Take each line below that has "click" and copy it.

[MATERIAL FOR THIS TASK]
#####
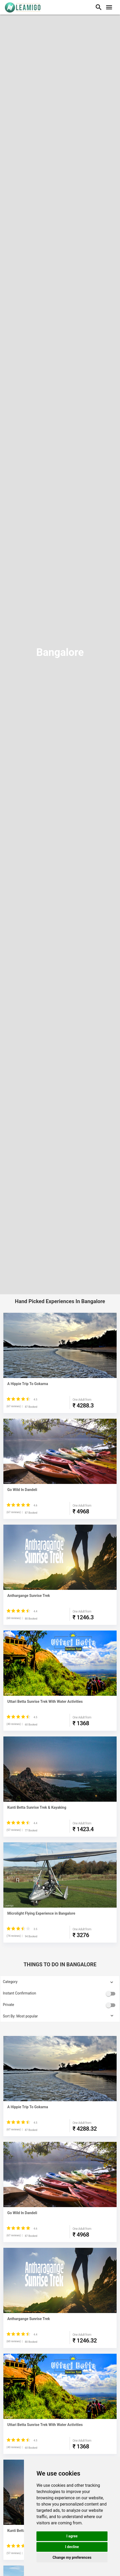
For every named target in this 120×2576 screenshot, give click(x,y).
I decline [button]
#####
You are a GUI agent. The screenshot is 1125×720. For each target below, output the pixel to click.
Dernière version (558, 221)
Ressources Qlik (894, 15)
#####
[PROBLEM SOLUTION]
For every named target in this 120×2576 screenshot, give click(x,y).
You are a GUI agent. The screenshot is 1125×720. For each target below, output the pixel to click.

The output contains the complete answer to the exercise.